Guests enjoying an indoor resort pool to represent staycation persona

3.4%

Staycation Guests

Persona: Amenity-led Staycationer

Property facilities are the destination itself. Shared-space uptime, usage rules, and crowding conditions drive review outcomes.

Managerial trigger: coordinate preventive maintenance, occupancy smoothing, and pre-arrival facility status updates.

Drag the persona panel horizontally and hover cards for depth-parallax motion.
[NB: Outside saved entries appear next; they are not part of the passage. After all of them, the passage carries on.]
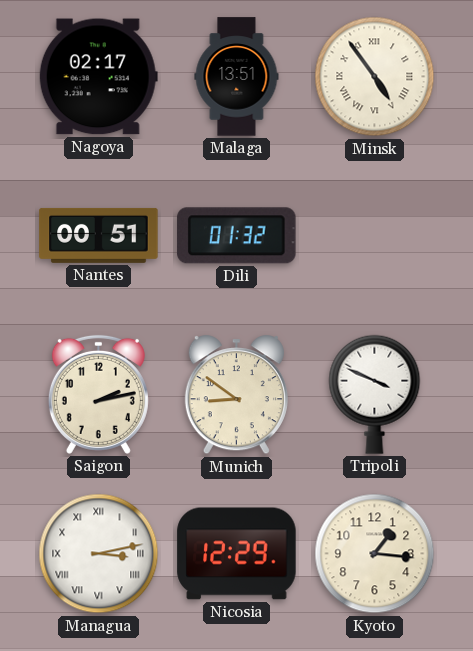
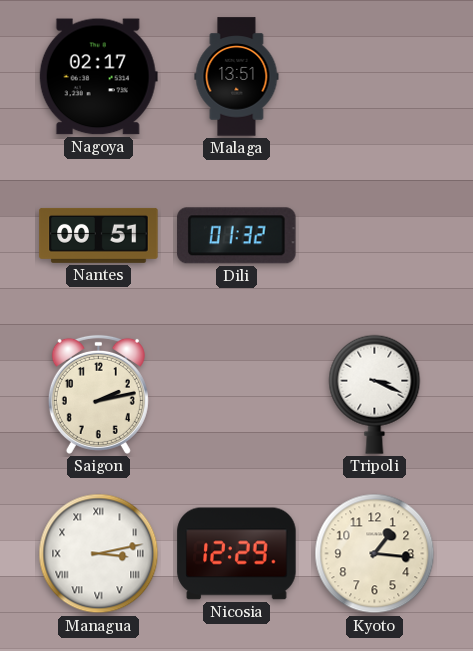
Minsk: 4:54 -> none
Munich: 8:51 -> none
Tripoli: 3:49 -> 3:19
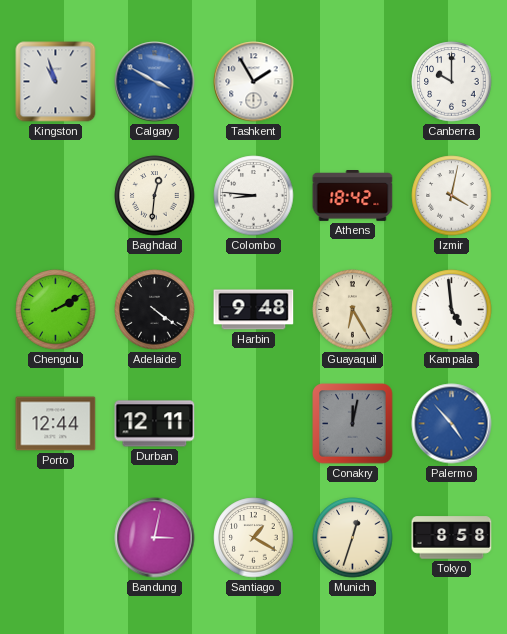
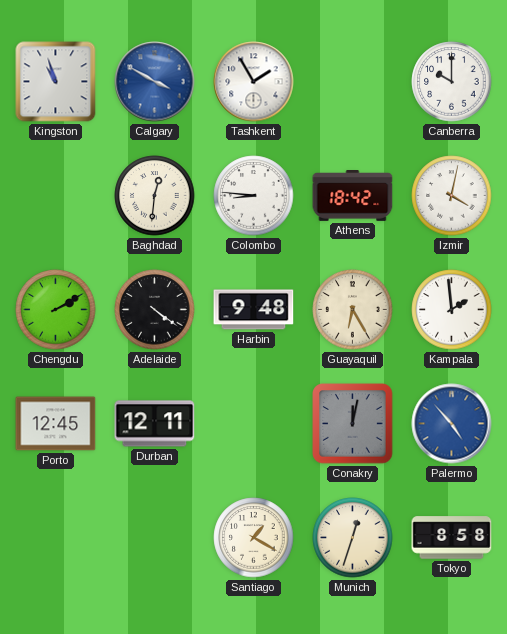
Kampala: 4:59 -> 1:59
Porto: 12:44 -> 12:45
Bandung: 3:02 -> none
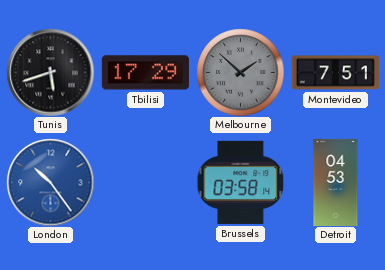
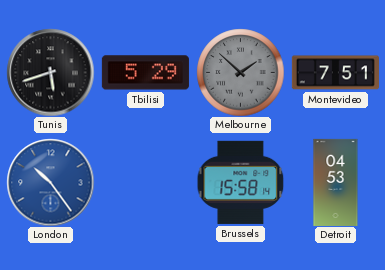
Tbilisi: 17:29 -> 5:29
Brussels: 03:58 -> 15:58
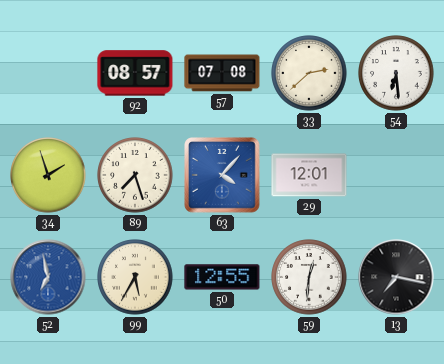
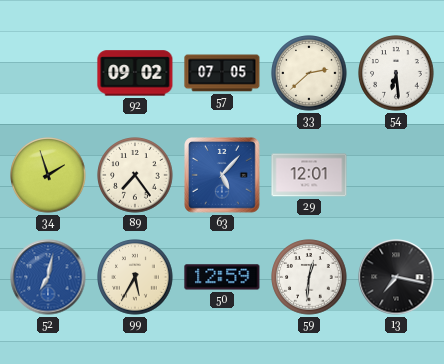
92: 08:57 -> 09:02
57: 07:08 -> 07:05
89: 7:27 -> 7:24
63: 4:07 -> 5:07
52: 6:58 -> 7:02
50: 12:55 -> 12:59
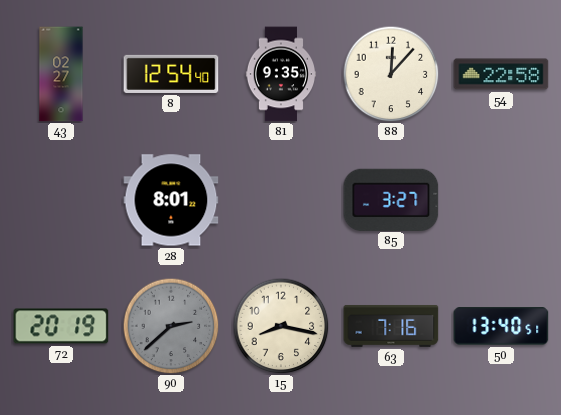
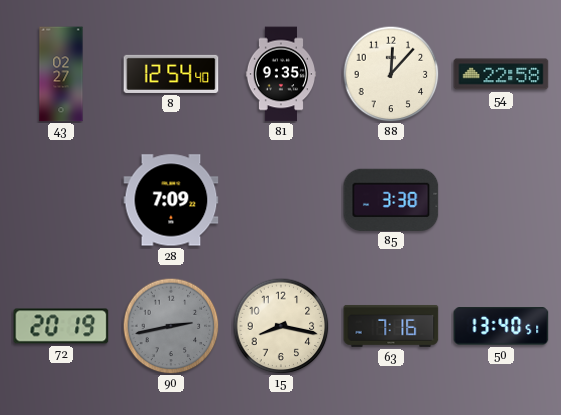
28: 8:01 -> 7:09
85: 3:27 -> 3:38
90: 2:38 -> 2:43
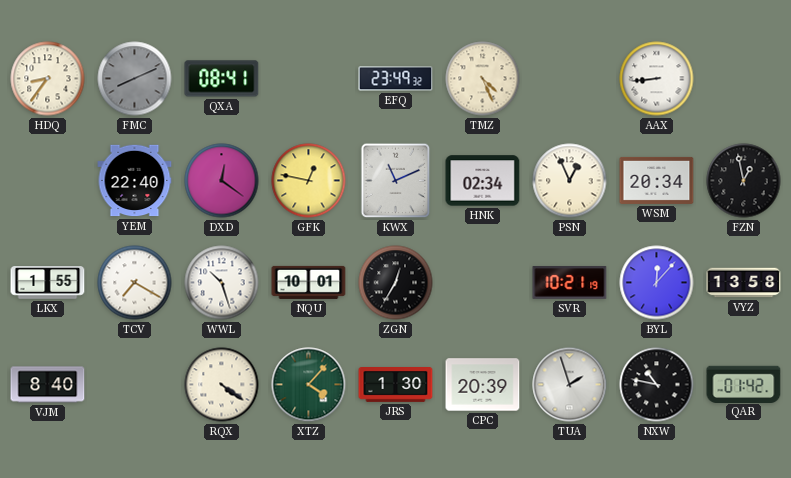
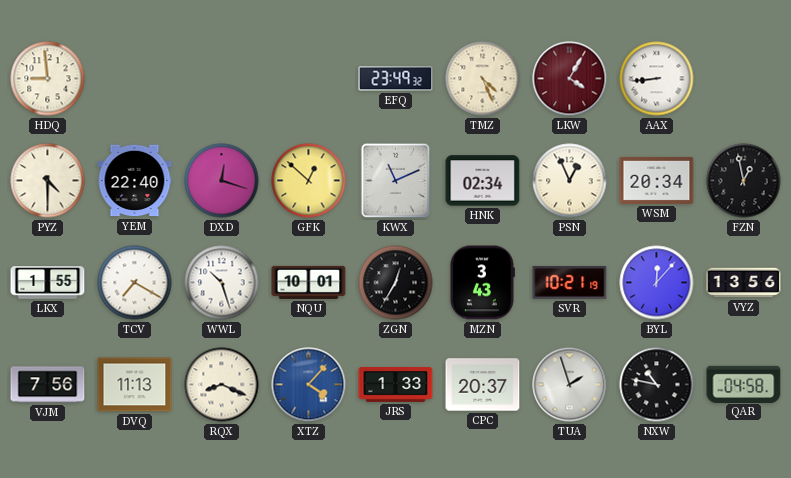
HDQ: 8:36 -> 8:59
FMC: 8:11 -> none
QXA: 08:41 -> none
LKW: none -> 4:05
PYZ: none -> 4:30
DXD: 12:21 -> 12:18
GFK: 12:47 -> 12:52
MZN: none -> 3:43
VYZ: 13:58 -> 13:56
VJM: 8:40 -> 7:56
DVQ: none -> 11:13
RQX: 4:21 -> 8:19
XTZ dial: green -> blue
JRS: 1:30 -> 1:33
CPC: 20:39 -> 20:37
QAR: 01:42 -> 04:58
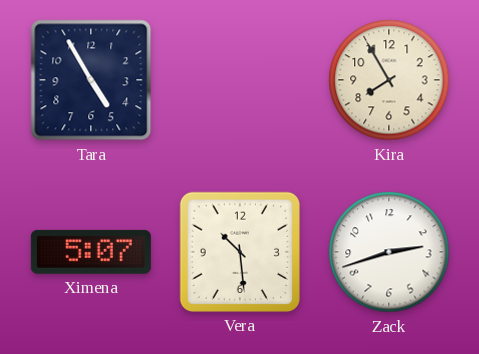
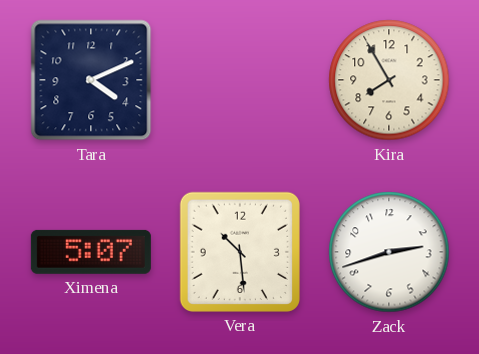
Tara: 4:55 -> 4:11
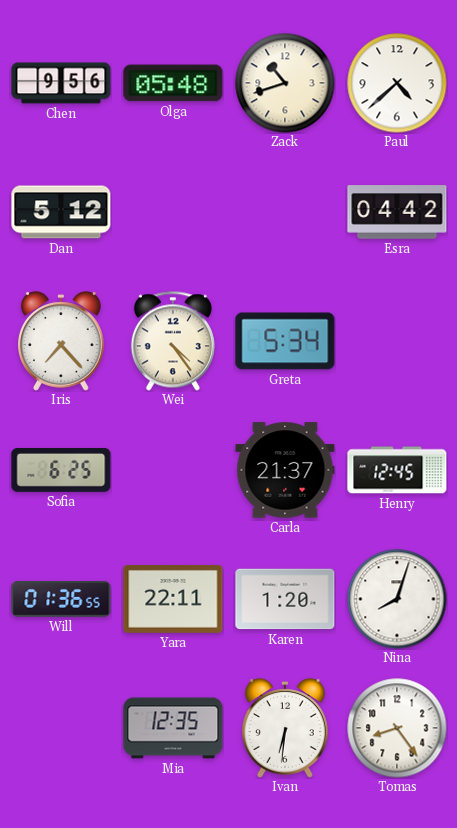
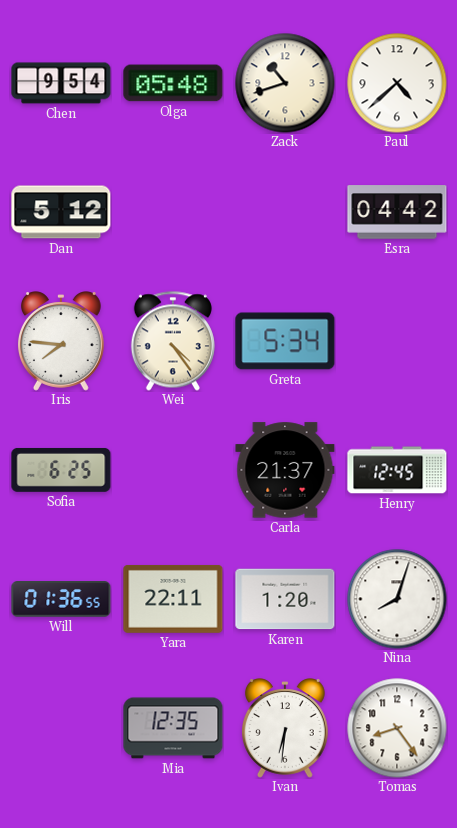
Chen: 9:56 -> 9:54
Iris: 7:23 -> 7:46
Persona framing follows common online hospitality archetype practice for business, leisure, luxury, value, and amenity-driven guests, then aligns each archetype to the observed segment signals in this dataset. Persona imagery in this panel is representative online reference photography for communication only.

Section 4

Implications

Managerial interpretation is organized by operational control. Segment heterogeneity indicates that hotels should avoid one-size service programs and instead deploy differentiated actions tied to attention and valence signals in each segment.

Priority 1

Protect fundamentals before differentiation

For Room Inspectors and Homebodies, enforce strict room-readiness and hygiene standards. Baseline failures in these segments are weakly recoverable through other attributes.

Priority 2

Match service process to segment logic

For Hospitality-driven and Convenience Planners, reduce process variance across check-in, request handling, and facility operations. Consistency drives satisfaction more than isolated upgrades.

Priority 3

Convert experience segments into revenue design

For Premium Travelers and Gastronomy Travelers, align package framing with ambiance, room finish, and dining quality. For Deal Hunters, communicate inclusions and fee boundaries with high precision.

Priority 4

Institutionalize monthly review analytics

Track segment share, negative-signal density, and aspect-level pain points at monthly cadence. Use threshold alerts to trigger corrective action at property and department level.

Recommended implementation sequence: (1) stabilize room and cleanliness operations, (2) tighten service process reliability, (3) deploy segment-specific value propositions, and (4) monitor monthly drift in segment mix and pain-point patterns.